┌──
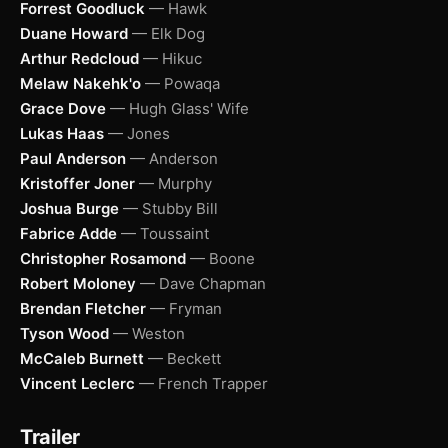
Forrest Goodluck
— Hawk
Duane Howard
— Elk Dog
Arthur Redcloud
— Hikuc
Melaw Nakehk'o
— Powaqa
Grace Dove
— Hugh Glass' Wife
Lukas Haas
— Jones
Paul Anderson
— Anderson
Kristoffer Joner
— Murphy
Joshua Burge
— Stubby Bill
Fabrice Adde
— Toussaint
Christopher Rosamond
— Boone
Robert Moloney
— Dave Chapman
Brendan Fletcher
— Fryman
Tyson Wood
— Weston
McCaleb Burnett
— Beckett
Vincent Leclerc
— French Trapper
Trailer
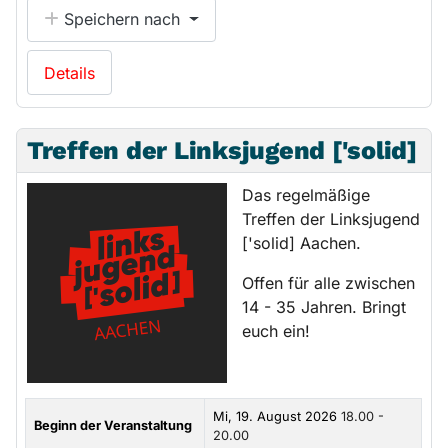
Speichern nach
Details
Treffen der Linksjugend ['solid]
Das regelmäßige
Treffen der Linksjugend
['solid] Aachen.
Offen für alle zwischen
14 - 35 Jahren. Bringt
euch ein!
Mi, 19. August 2026
18.00 -
Beginn der Veranstaltung
20.00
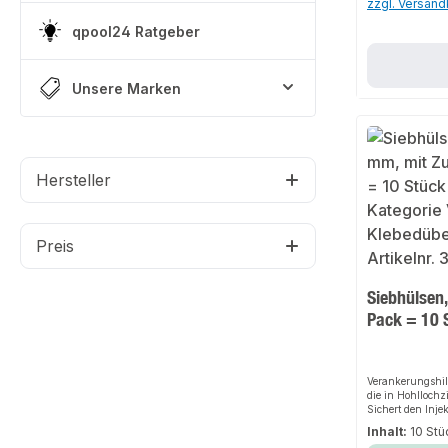
zzgl. Versan
qpool24 Ratgeber
Unsere Marken
Hersteller
Preis
Siebhülsen,
Pack = 10 
Verankerungshil
die in Hohllochz
Sichert den Inje
gegen das Herabf
Inhalt:
10 St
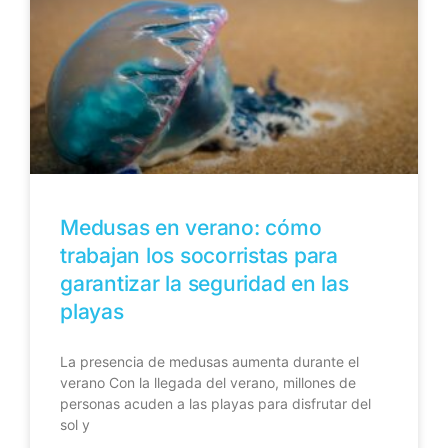
Medusas en verano: cómo
trabajan los socorristas para
garantizar la seguridad en las
playas
La presencia de medusas aumenta durante el
verano Con la llegada del verano, millones de
personas acuden a las playas para disfrutar del
sol y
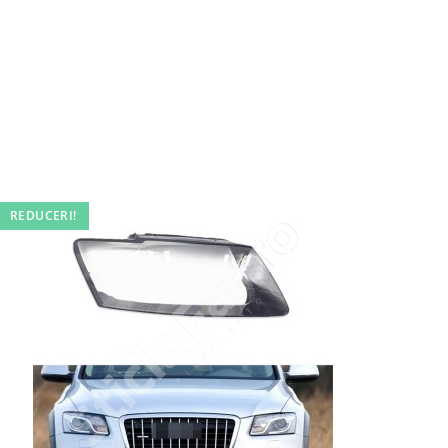
REDUCERI!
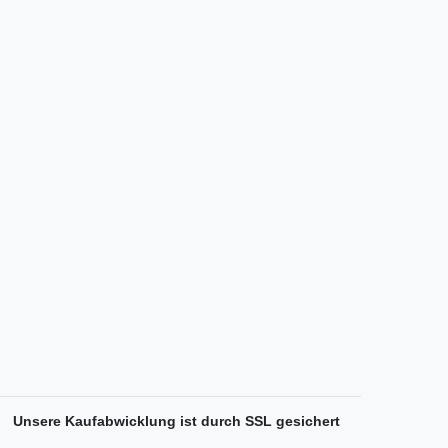
Unsere Kaufabwicklung ist durch SSL gesichert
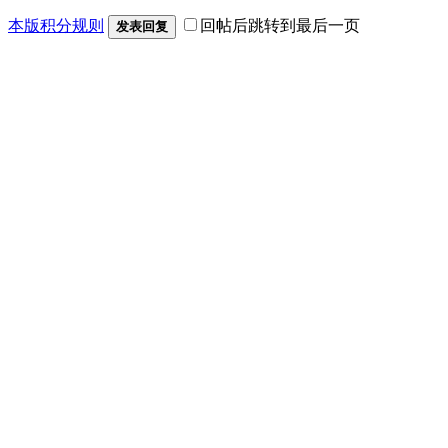
本版积分规则
回帖后跳转到最后一页
发表回复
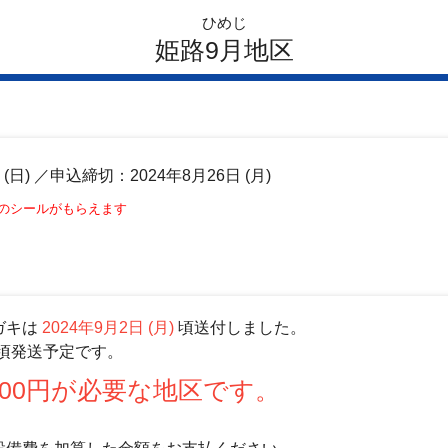
ひめじ
姫路9月地区
日
(日)
／申込締切：2024年8月26日 (月)
このシールがもらえます
ガキは
2024年9月2日 (月)
頃送付しました。
頃発送予定です。
00円が必要な地区です。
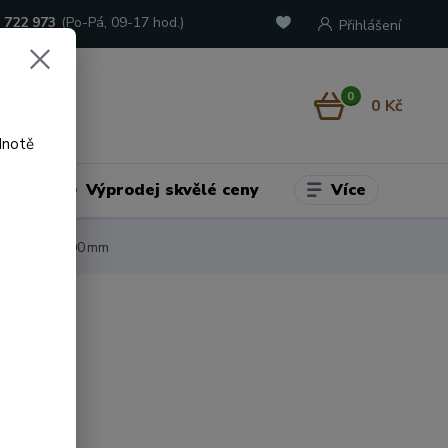
 722 973
(Po-Pá, 09-17 hod.)
Přihlášení
0
0 Kč
dnotě
Více
adu
Výprodej skvělé ceny
é ramínko 200 mm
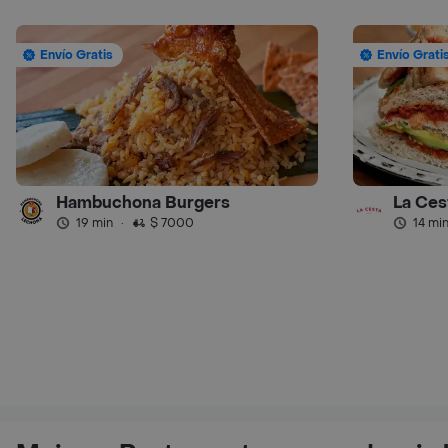
Envío Gratis
Envío Grati
Hambuchona Burgers
La Ces
19 min
·
$ 7000
14 mi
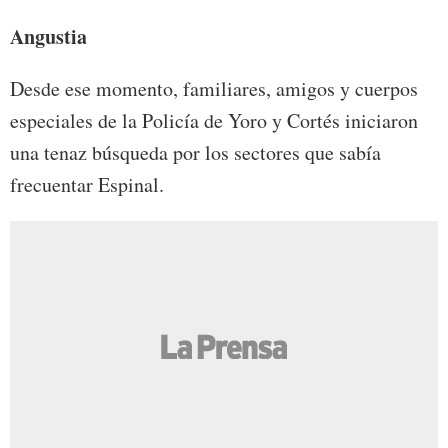
Angustia
Desde ese momento, familiares, amigos y cuerpos
especiales de la Policía de Yoro y Cortés iniciaron
una tenaz búsqueda por los sectores que sabía
frecuentar Espinal.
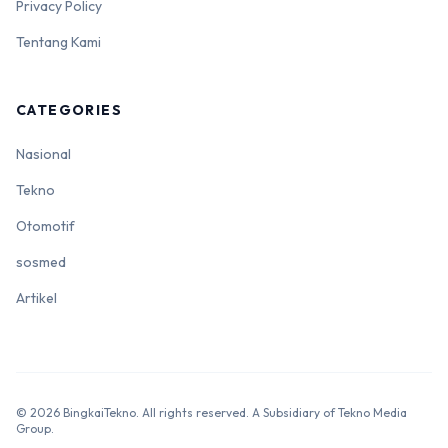
Privacy Policy
Tentang Kami
CATEGORIES
Nasional
Tekno
Otomotif
sosmed
Artikel
© 2026 BingkaiTekno. All rights reserved. A Subsidiary of Tekno Media
Group.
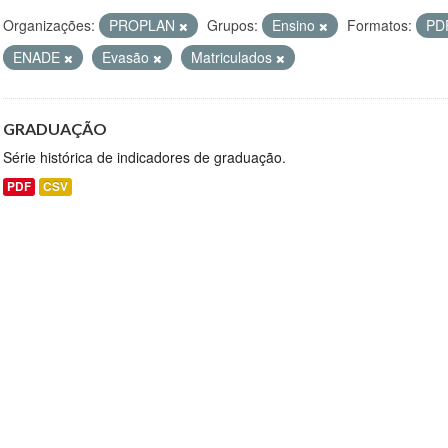
Organizações:
PROPLAN
Grupos:
Ensino
Formatos:
PD
ENADE
Evasão
Matriculados
GRADUAÇÃO
Série histórica de indicadores de graduação.
PDF
CSV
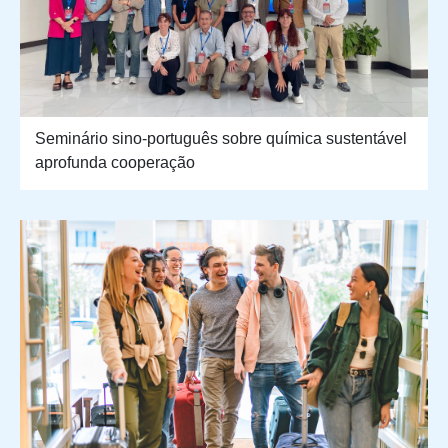
Seminário sino-português sobre química sustentável
aprofunda cooperação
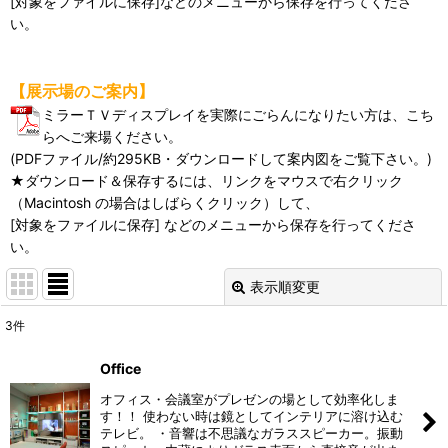
[対象をファイルに保存]などのメニューから保存を行ってくださ
い。
【展示場のご案内】
ミラーＴＶディスプレイを実際にごらんになりたい方は、こち
らへご来場ください。
(PDFファイル/約295KB・ダウンロードして案内図をご覧下さい。)
★ダウンロード＆保存するには、リンクをマウスで右クリック
（Macintosh の場合はしばらくクリック）して、
[対象をファイルに保存] などのメニューから保存を行ってくださ
い。
表示順変更
閉じる
3
件
表示数
:
Office
並び順
:
オフィス・会議室がプレゼンの場として効率化しま
す！！ 使わない時は鏡としてインテリアに溶け込む
テレビ。 ・音響は不思議なガラススピーカー。振動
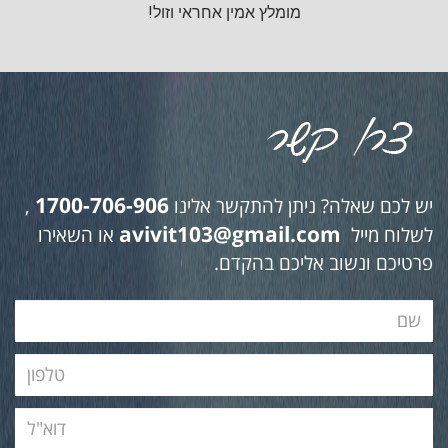
מומלץ אמין אחראי וזול!
1700-706-906
יש לכם שאלה? ניתן להתקשר אלינו
,
avivit103@gmail.com
לשלוח מייל
או השאירו
פרטיכם ונשוב אליכם בהקדם.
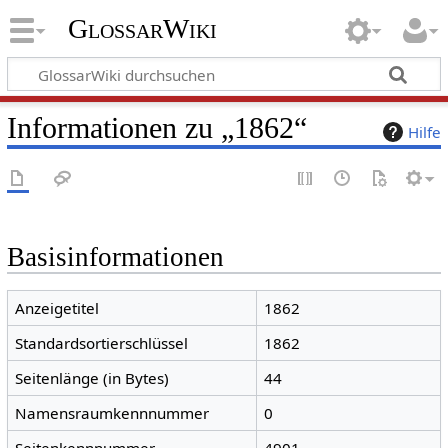
GlossarWiki
Informationen zu „1862“
Hilfe
Basisinformationen
Anzeigetitel
1862
Standardsortierschlüssel
1862
Seitenlänge (in Bytes)
44
Namensraumkennnummer
0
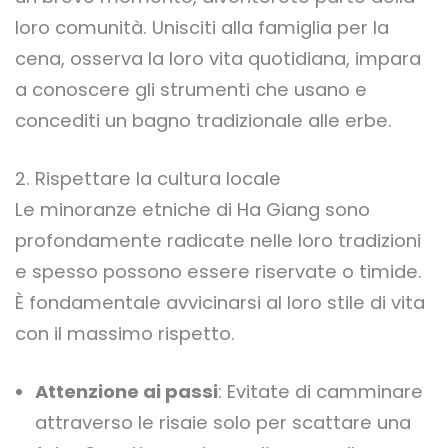
loro comunità. Unisciti alla famiglia per la
cena, osserva la loro vita quotidiana, impara
a conoscere gli strumenti che usano e
concediti un bagno tradizionale alle erbe.
2. Rispettare la cultura locale
Le minoranze etniche di Ha Giang sono
profondamente radicate nelle loro tradizioni
e spesso possono essere riservate o timide.
È fondamentale avvicinarsi al loro stile di vita
con il massimo rispetto.
Attenzione ai passi
: Evitate di camminare
attraverso le risaie solo per scattare una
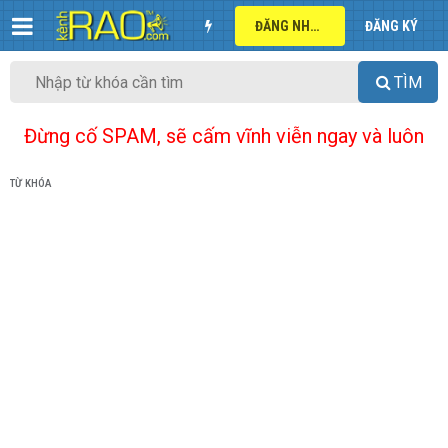
ĐĂNG NHẬP
ĐĂNG KÝ
TÌM
Đừng cố SPAM, sẽ cấm vĩnh viễn ngay và luôn
TỪ KHÓA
└──
◆ TASK REQUIREMENTS: Transcribe all of the records above character for character. Exclude the pictures.

◆ COMPLETED TASK:
Forrest Goodluck
— Hawk
Duane Howard
— Elk Dog
Arthur Redcloud
— Hikuc
Melaw Nakehk'o
— Powaqa
Grace Dove
— Hugh Glass' Wife
Lukas Haas
— Jones
Paul Anderson
— Anderson
Kristoffer Joner
— Murphy
Joshua Burge
— Stubby Bill
Fabrice Adde
— Toussaint
Christopher Rosamond
— Boone
Robert Moloney
— Dave Chapman
Brendan Fletcher
— Fryman
Tyson Wood
— Weston
McCaleb Burnett
— Beckett
Vincent Leclerc
— French Trapper
Trailer
Speichern nach
Details
Treffen der Linksjugend ['solid]
Das regelmäßige
Treffen der Linksjugend
['solid] Aachen.
Offen für alle zwischen
14 - 35 Jahren. Bringt
euch ein!
Mi, 19. August 2026
18.00 -
Beginn der Veranstaltung
20.00
zzgl. Versan
qpool24 Ratgeber
Unsere Marken
Hersteller
Preis
Siebhülsen,
Pack = 10 
Verankerungshil
die in Hohllochz
Sichert den Inje
gegen das Herabf
Inhalt:
10 St
Medusas en verano: cómo
trabajan los socorristas para
garantizar la seguridad en las
playas
La presencia de medusas aumenta durante el
verano Con la llegada del verano, millones de
personas acuden a las playas para disfrutar del
sol y
REDUCERI!
Unsere Kaufabwicklung ist durch SSL gesichert
本版积分规则
回帖后跳转到最后一页
发表回复
ひめじ
姫路9月地区
日
(日)
／申込締切：2024年8月26日 (月)
このシールがもらえます
ガキは
2024年9月2日 (月)
頃送付しました。
頃発送予定です。
00円が必要な地区です。
 722 973
(Po-Pá, 09-17 hod.)
Přihlášení
0
0 Kč
dnotě
Více
adu
Výprodej skvělé ceny
é ramínko 200 mm
Envío Gratis
Envío Grati
Hambuchona Burgers
La Ces
19 min
·
$ 7000
14 mi
Angustia
Desde ese momento, familiares, amigos y cuerpos
especiales de la Policía de Yoro y Cortés iniciaron
una tenaz búsqueda por los sectores que sabía
frecuentar Espinal.
Privacy Policy
Tentang Kami
CATEGORIES
Nasional
Tekno
Otomotif
sosmed
Artikel
© 2026 BingkaiTekno. All rights reserved. A Subsidiary of Tekno Media
Group.
Organizações:
PROPLAN
Grupos:
Ensino
Formatos:
PD
ENADE
Evasão
Matriculados
GRADUAÇÃO
Série histórica de indicadores de graduação.
PDF
CSV
Seminário sino-português sobre química sustentável
aprofunda cooperação
[対象をファイルに保存]などのメニューから保存を行ってくださ
い。
【展示場のご案内】
ミラーＴＶディスプレイを実際にごらんになりたい方は、こち
らへご来場ください。
(PDFファイル/約295KB・ダウンロードして案内図をご覧下さい。)
★ダウンロード＆保存するには、リンクをマウスで右クリック
（Macintosh の場合はしばらくクリック）して、
[対象をファイルに保存] などのメニューから保存を行ってくださ
い。
表示順変更
閉じる
3
件
表示数
:
Office
並び順
:
オフィス・会議室がプレゼンの場として効率化しま
す！！ 使わない時は鏡としてインテリアに溶け込む
テレビ。 ・音響は不思議なガラススピーカー。振動
מומלץ אמין אחראי וזול!
1700-706-906
יש לכם שאלה? ניתן להתקשר אלינו
,
avivit103@gmail.com
לשלוח מייל
או השאירו
פרטיכם ונשוב אליכם בהקדם.
GlossarWiki
Informationen zu „1862“
Hilfe
Basisinformationen
Anzeigetitel
1862
Standardsortierschlüssel
1862
Seitenlänge (in Bytes)
44
Namensraumkennnummer
0
loro comunità. Unisciti alla famiglia per la
cena, osserva la loro vita quotidiana, impara
a conoscere gli strumenti che usano e
concediti un bagno tradizionale alle erbe.
2. Rispettare la cultura locale
Le minoranze etniche di Ha Giang sono
profondamente radicate nelle loro tradizioni
e spesso possono essere riservate o timide.
È fondamentale avvicinarsi al loro stile di vita
con il massimo rispetto.
Attenzione ai passi
: Evitate di camminare
attraverso le risaie solo per scattare una
ĐĂNG NHẬP
ĐĂNG KÝ
TÌM
Đừng cố SPAM, sẽ cấm vĩnh viễn ngay và luôn
TỪ KHÓA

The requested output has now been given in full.